> _TASK DIRECTIONS_
Look below for lines that hold the string "وترجمت" and copy each one.

(Transcribed page contents)
%%

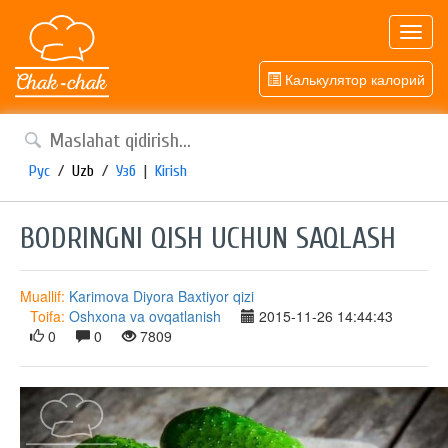
Toggl
navig
Калькулятор калорий
Рус
/
Uzb
/
Узб
|
Kirish
BODRINGNI QISH UCHUN SAQLASH
Muallif:
Karimova Diyora Baxtiyor qizi
Toifa:
Oshxona va ovqatlanish
2015-11-26 14:44:43
0
0
7809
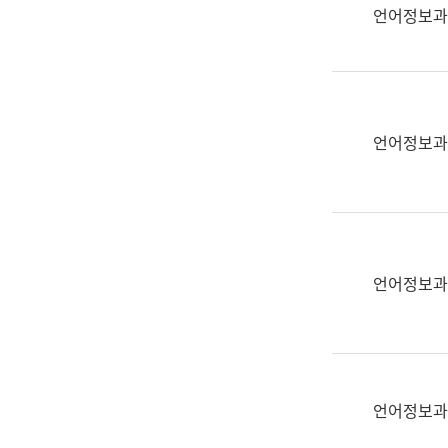
실
언어정보과
어
문
연
구
과
언어정보과
어
문
연
구
과
(사
언어정보과
전
팀)
언
어
정
언어정보과
보
과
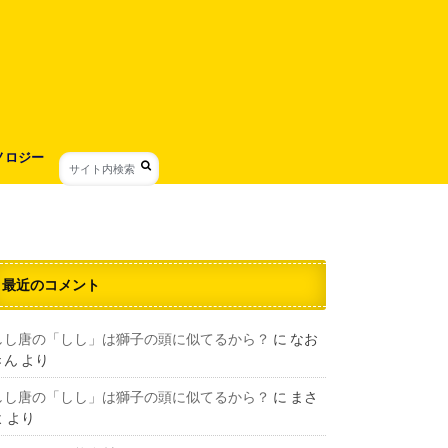
ノロジー
最近のコメント
しし唐の「しし」は獅子の頭に似てるから？
に
なお
きん
より
しし唐の「しし」は獅子の頭に似てるから？
に
まさ
よ
より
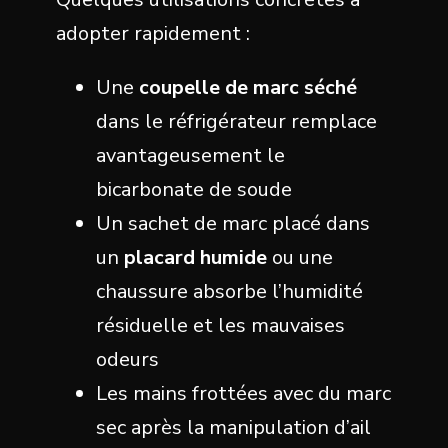
adopter rapidement :
Une
coupelle de marc séché
dans le réfrigérateur remplace
avantageusement le
bicarbonate de soude
Un sachet de marc placé dans
un
placard humide
ou une
chaussure absorbe l’humidité
résiduelle et les mauvaises
odeurs
Les mains frottées avec du marc
sec après la manipulation d’ail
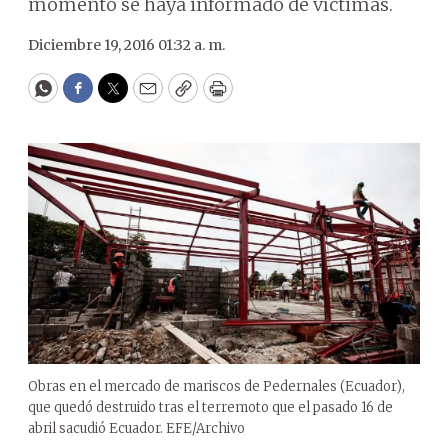
momento se haya informado de víctimas.
Diciembre 19, 2016 01:32 a. m.
WhatsApp
Facebook
Twitter
Email
Copy
Print
Obras en el mercado de mariscos de Pedernales (Ecuador),
que quedó destruido tras el terremoto que el pasado 16 de
abril sacudió Ecuador. EFE/Archivo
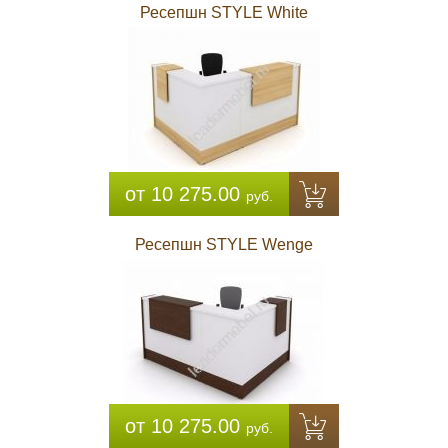
Ресепшн STYLE White
от 10 275.00
руб.
Ресепшн STYLE Wenge
от 10 275.00
руб.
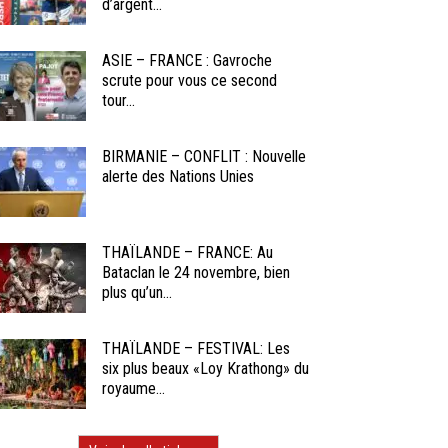
d’argent...
ASIE – FRANCE : Gavroche
scrute pour vous ce second
tour...
BIRMANIE – CONFLIT : Nouvelle
alerte des Nations Unies
THAÏLANDE – FRANCE: Au
Bataclan le 24 novembre, bien
plus qu’un...
THAÏLANDE – FESTIVAL: Les
six plus beaux «Loy Krathong» du
royaume...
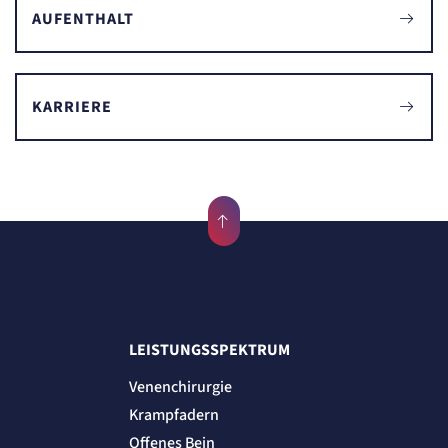
AUFENTHALT
KARRIERE
LEISTUNGSSPEKTRUM
Venenchirurgie
Krampfadern
Offenes Bein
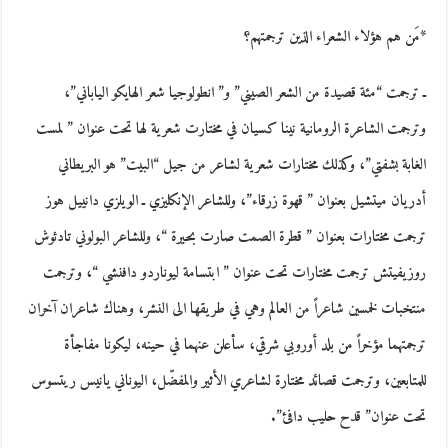
*مَن هم هؤلاء الشعراء الذين ترجمتهم؟
ـ ترجمت “مئة قصيدة من الشعر الصيني” و” انطولوجيا شعر الهايكو الياباني”،
وترجمت الشاعرة الرومانية نينا كسيان في مختارت شعرية لها تحت عنوان ” لمست
الغابة بشفتي”، وكذلك مختارات شعرية لشاعر من جيل “البيت” هو البريطاني
أدريان ميتشيل بعنوان ” قهوة زرقاء”، وللشاعر الإنكليزي ـ الويلزي دانييل هوز
ترجمت مختارات بعنوان ” قطرة الصمت صارت بحيرة “، وللشاعر البولوني تادئوش
روزيفيتش ترجمت مختارات تحت عنوان ” ابتسامة ليوناردو دافنشي “، وترجمت
منتخبات لخمسين شاعراً من العالم وهي في طريقها الى النشر، وهناك شاعران آخران
ترجمتهما مؤخراً من بلد أوروبي شرقي، سأعلن عنهما في حينه، ليكونا مفاجأة
للمتابعين، وترجمت قصائد مختارة لشاعري الأثير والمفضّل، اليوناني يانيس ريتسوس
تحت عنوان” قدح حليب دافئ”.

%%

> _ANSWER SECTION_
وترجمت الشاعرة الرومانية نينا كسيان في مختارت شعرية لها تحت عنوان ” لمست
روزيفيتش ترجمت مختارات تحت عنوان ” ابتسامة ليوناردو دافنشي “، وترجمت
للمتابعين، وترجمت قصائد مختارة لشاعري الأثير والمفضّل، اليوناني يانيس ريتسوس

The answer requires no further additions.